So Ellen was packed off in Wakefield's carriage.

Which headed north to Scotland.

Now alone with her, Wakefield told the teen her father's business had collapsed, sheriff's officers were in pursuit of her family (for debt), and only through marrying him could she hope to save her father from jail and her family from the poor house. He said he would use his (nonexistent) fortune to save them, but only once he and she were wed.

Remembering that she was a sheltered 16 year old, in an age when women of her class were not taught anything about business and economics, trapped in a small space with a stranger - and Wakefield was known for being a smooth talker, it's pretty easy to see how she would come to believe him over the many hours to Gretna Green.

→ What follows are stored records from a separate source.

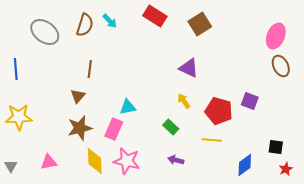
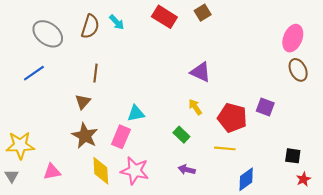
brown square: (200, 24) -> (203, 13), moved, size x0.7
blue line: (16, 69) -> (34, 73), moved, turned 60
yellow star: (19, 117) -> (20, 145), moved
brown star: (80, 128) -> (85, 136), turned -30
blue diamond: (245, 165) -> (246, 179), moved

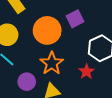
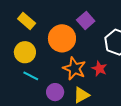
red star: (86, 71) -> (99, 69), moved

This is Wakefield & Ellen's marriage license:

Successfully married, Wakefield informed the Turners where to send his checks and promptly took his new wife off to France, where he thought he would be safe from any repercussions. He was wrong. Ellen's family contacted the French police.

Extradited, Wakefield stood trial at Lancaster Assizes, was convicted of abduction and sentenced to three years imprisonment.

This had no affect on his marriage, which was still valid.

An Act of Parliament was obtained to annul the marriage, so Ellen finally could be free.

(Yes, an Act of Parliament. You couldn't get out of a marriage without one. So those Regency romances you read with divorce treated as if it were nothing? Yeah. Not happening.)

Just so you know, some time after his release from prison, Wakefield relocated to the Australian colonies and did something more honorable with his life.

So why is today's post about heiress abductions?

Because today in Salem Massachusetts history:  October 25 1736 a Mr. McIntosh is bound at Salem court for trial, charged with attempting to abduct his two nieces, who are heiresses, and carry them off to England.

Heiress abductions happened in America, too.

Isn’t it cool when truth and fiction converge?